## [TASK DESCRIPTION]
Exactly reproduce the line containing "Mask every instance" and all later lines to the end of the entries, leaving the pictures out of your copy.

## [DATA TO EXAMINE]
------------------------------------------------

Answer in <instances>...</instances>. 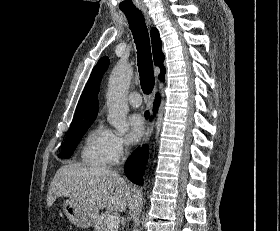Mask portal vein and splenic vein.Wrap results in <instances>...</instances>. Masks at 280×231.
Wrapping results in <instances>:
<instances>
[{"label":"portal vein and splenic vein","mask_w":280,"mask_h":231,"mask_svg":"<svg viewBox=\"0 0 280 231\" xmlns=\"http://www.w3.org/2000/svg\"><path fill=\"white\" fill-rule=\"evenodd\" d=\"M107 223H108L107 227H113V225H118L119 219L117 215H110V217H108Z\"/></svg>","instance_id":"1"}]
</instances>
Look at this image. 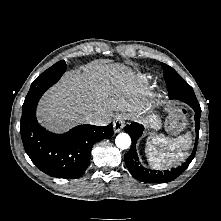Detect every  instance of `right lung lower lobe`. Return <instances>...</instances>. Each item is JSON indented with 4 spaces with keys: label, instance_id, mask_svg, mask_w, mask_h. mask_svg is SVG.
<instances>
[{
    "label": "right lung lower lobe",
    "instance_id": "obj_1",
    "mask_svg": "<svg viewBox=\"0 0 221 221\" xmlns=\"http://www.w3.org/2000/svg\"><path fill=\"white\" fill-rule=\"evenodd\" d=\"M36 105L23 110L20 133L26 153L44 173L58 178H78L86 170L95 142L113 135V126L79 125L54 134L36 119Z\"/></svg>",
    "mask_w": 221,
    "mask_h": 221
}]
</instances>
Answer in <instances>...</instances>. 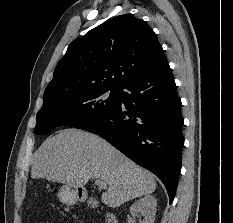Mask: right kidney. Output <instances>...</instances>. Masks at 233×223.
Returning a JSON list of instances; mask_svg holds the SVG:
<instances>
[{"instance_id": "ca27d5eb", "label": "right kidney", "mask_w": 233, "mask_h": 223, "mask_svg": "<svg viewBox=\"0 0 233 223\" xmlns=\"http://www.w3.org/2000/svg\"><path fill=\"white\" fill-rule=\"evenodd\" d=\"M157 199L154 195H144L137 201H134L130 207V213L134 217L143 215V219H139V223H154L156 215Z\"/></svg>"}]
</instances>
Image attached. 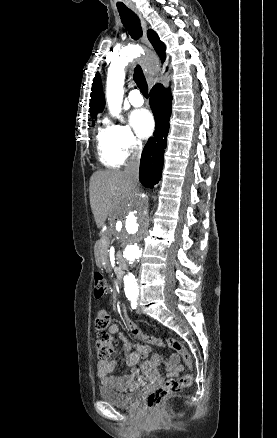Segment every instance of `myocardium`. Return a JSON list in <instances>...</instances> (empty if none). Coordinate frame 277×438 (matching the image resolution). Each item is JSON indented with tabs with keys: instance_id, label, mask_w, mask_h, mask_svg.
I'll list each match as a JSON object with an SVG mask.
<instances>
[{
	"instance_id": "f54148a6",
	"label": "myocardium",
	"mask_w": 277,
	"mask_h": 438,
	"mask_svg": "<svg viewBox=\"0 0 277 438\" xmlns=\"http://www.w3.org/2000/svg\"><path fill=\"white\" fill-rule=\"evenodd\" d=\"M145 50H149L147 47H145ZM133 65H134V63H133ZM134 67H135V65H134Z\"/></svg>"
}]
</instances>
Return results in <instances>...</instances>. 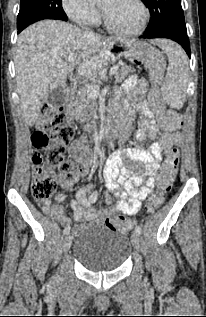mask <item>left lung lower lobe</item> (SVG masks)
Listing matches in <instances>:
<instances>
[{"mask_svg": "<svg viewBox=\"0 0 206 317\" xmlns=\"http://www.w3.org/2000/svg\"><path fill=\"white\" fill-rule=\"evenodd\" d=\"M140 38H167L174 40L184 48L187 55L190 57V45L187 36V30L177 28H165L153 33H145L144 35L140 36Z\"/></svg>", "mask_w": 206, "mask_h": 317, "instance_id": "left-lung-lower-lobe-1", "label": "left lung lower lobe"}]
</instances>
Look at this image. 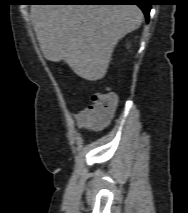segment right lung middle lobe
<instances>
[{
    "mask_svg": "<svg viewBox=\"0 0 188 213\" xmlns=\"http://www.w3.org/2000/svg\"><path fill=\"white\" fill-rule=\"evenodd\" d=\"M36 3L44 2L45 0H34Z\"/></svg>",
    "mask_w": 188,
    "mask_h": 213,
    "instance_id": "1",
    "label": "right lung middle lobe"
}]
</instances>
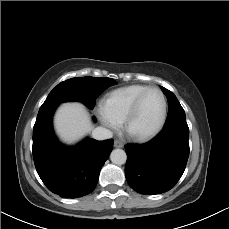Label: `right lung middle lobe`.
Wrapping results in <instances>:
<instances>
[{
    "label": "right lung middle lobe",
    "mask_w": 229,
    "mask_h": 229,
    "mask_svg": "<svg viewBox=\"0 0 229 229\" xmlns=\"http://www.w3.org/2000/svg\"><path fill=\"white\" fill-rule=\"evenodd\" d=\"M117 84L112 78L76 77L58 84L48 95L41 108H51L66 101H80L89 109L108 87Z\"/></svg>",
    "instance_id": "right-lung-middle-lobe-1"
}]
</instances>
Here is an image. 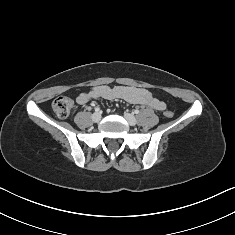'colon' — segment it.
Masks as SVG:
<instances>
[{"label": "colon", "instance_id": "colon-1", "mask_svg": "<svg viewBox=\"0 0 235 235\" xmlns=\"http://www.w3.org/2000/svg\"><path fill=\"white\" fill-rule=\"evenodd\" d=\"M52 108L59 118H66L71 113L73 102L66 96H59L53 101ZM164 114L168 118L173 116V112L169 110L166 111Z\"/></svg>", "mask_w": 235, "mask_h": 235}]
</instances>
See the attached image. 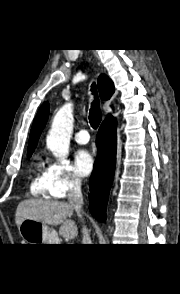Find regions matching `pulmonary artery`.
<instances>
[{"label": "pulmonary artery", "mask_w": 180, "mask_h": 294, "mask_svg": "<svg viewBox=\"0 0 180 294\" xmlns=\"http://www.w3.org/2000/svg\"><path fill=\"white\" fill-rule=\"evenodd\" d=\"M75 140L79 144H87L90 140V136L87 130H80L75 135Z\"/></svg>", "instance_id": "e3ab8cb5"}]
</instances>
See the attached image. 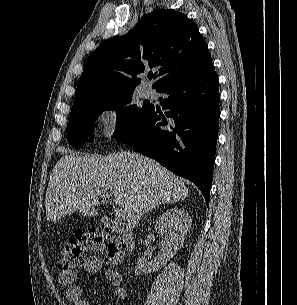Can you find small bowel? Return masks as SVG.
Masks as SVG:
<instances>
[{
    "mask_svg": "<svg viewBox=\"0 0 297 305\" xmlns=\"http://www.w3.org/2000/svg\"><path fill=\"white\" fill-rule=\"evenodd\" d=\"M103 268V261L97 256L89 257L84 265V269L89 274H95ZM106 277L114 286L113 295L118 300L127 298V291L122 286L123 277L119 272L113 270L106 271ZM58 280L62 287L66 289L67 298L72 305H90L89 301L84 297L83 290L77 281V274L74 271H61L58 273Z\"/></svg>",
    "mask_w": 297,
    "mask_h": 305,
    "instance_id": "obj_1",
    "label": "small bowel"
}]
</instances>
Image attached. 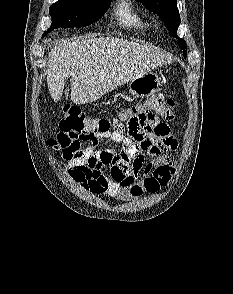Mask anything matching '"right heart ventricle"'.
<instances>
[{"mask_svg": "<svg viewBox=\"0 0 233 294\" xmlns=\"http://www.w3.org/2000/svg\"><path fill=\"white\" fill-rule=\"evenodd\" d=\"M115 17L120 26L145 33L150 28L147 17L139 12L129 0H119L115 8Z\"/></svg>", "mask_w": 233, "mask_h": 294, "instance_id": "right-heart-ventricle-1", "label": "right heart ventricle"}]
</instances>
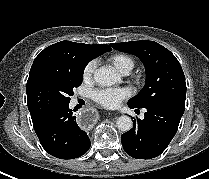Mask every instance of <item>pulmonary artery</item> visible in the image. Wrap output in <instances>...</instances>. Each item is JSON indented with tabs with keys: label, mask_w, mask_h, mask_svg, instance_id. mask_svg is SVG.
I'll use <instances>...</instances> for the list:
<instances>
[{
	"label": "pulmonary artery",
	"mask_w": 209,
	"mask_h": 179,
	"mask_svg": "<svg viewBox=\"0 0 209 179\" xmlns=\"http://www.w3.org/2000/svg\"><path fill=\"white\" fill-rule=\"evenodd\" d=\"M122 74H127V72H124V73H122Z\"/></svg>",
	"instance_id": "e3ab8cb5"
}]
</instances>
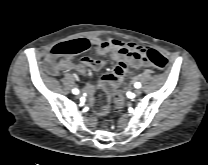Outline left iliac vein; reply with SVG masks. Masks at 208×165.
<instances>
[{
    "mask_svg": "<svg viewBox=\"0 0 208 165\" xmlns=\"http://www.w3.org/2000/svg\"><path fill=\"white\" fill-rule=\"evenodd\" d=\"M141 93H142V91H141L140 89H136V90L134 91V95H135V96H140Z\"/></svg>",
    "mask_w": 208,
    "mask_h": 165,
    "instance_id": "1",
    "label": "left iliac vein"
}]
</instances>
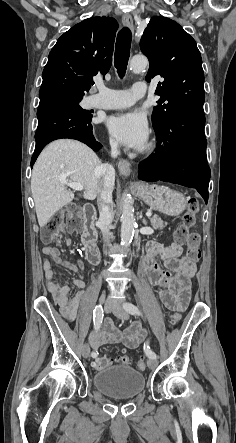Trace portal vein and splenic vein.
Returning a JSON list of instances; mask_svg holds the SVG:
<instances>
[{
	"label": "portal vein and splenic vein",
	"mask_w": 236,
	"mask_h": 443,
	"mask_svg": "<svg viewBox=\"0 0 236 443\" xmlns=\"http://www.w3.org/2000/svg\"><path fill=\"white\" fill-rule=\"evenodd\" d=\"M60 181H61V183L69 186L70 188H72L73 190L82 191L84 189L83 185H81L79 183H76V182H68L65 178H60ZM146 216L147 217H151L152 213L151 212H147Z\"/></svg>",
	"instance_id": "1"
}]
</instances>
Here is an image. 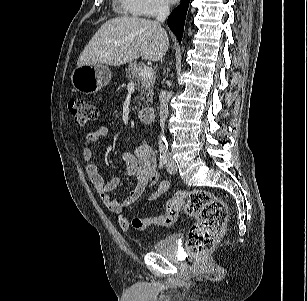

------------------------------------------------

## [TASK RESULT]
Mask every instance of <item>pulmonary artery</item> visible in the image. Wrap output in <instances>...</instances>. Each item is JSON indented with tabs with keys: label, mask_w, mask_h, mask_svg, instance_id. mask_svg is SVG.
I'll use <instances>...</instances> for the list:
<instances>
[{
	"label": "pulmonary artery",
	"mask_w": 209,
	"mask_h": 179,
	"mask_svg": "<svg viewBox=\"0 0 209 179\" xmlns=\"http://www.w3.org/2000/svg\"><path fill=\"white\" fill-rule=\"evenodd\" d=\"M122 74H127V72H124V73H122Z\"/></svg>",
	"instance_id": "e3ab8cb5"
}]
</instances>
Outline left iliac vein; reply with SVG masks. Masks at 208×165.
<instances>
[{
    "mask_svg": "<svg viewBox=\"0 0 208 165\" xmlns=\"http://www.w3.org/2000/svg\"><path fill=\"white\" fill-rule=\"evenodd\" d=\"M141 93H142V91H141L140 89H136V90L134 91V95H135V96H140Z\"/></svg>",
    "mask_w": 208,
    "mask_h": 165,
    "instance_id": "1",
    "label": "left iliac vein"
}]
</instances>
Trace portal vein and splenic vein.
Returning a JSON list of instances; mask_svg holds the SVG:
<instances>
[{
	"label": "portal vein and splenic vein",
	"mask_w": 236,
	"mask_h": 443,
	"mask_svg": "<svg viewBox=\"0 0 236 443\" xmlns=\"http://www.w3.org/2000/svg\"><path fill=\"white\" fill-rule=\"evenodd\" d=\"M60 181H61V183L69 186L70 188H72L73 190L82 191L84 189L83 185H81L79 183H76V182H68L65 178H60ZM146 216L147 217H151L152 213L151 212H147Z\"/></svg>",
	"instance_id": "1"
}]
</instances>
Here is an image. 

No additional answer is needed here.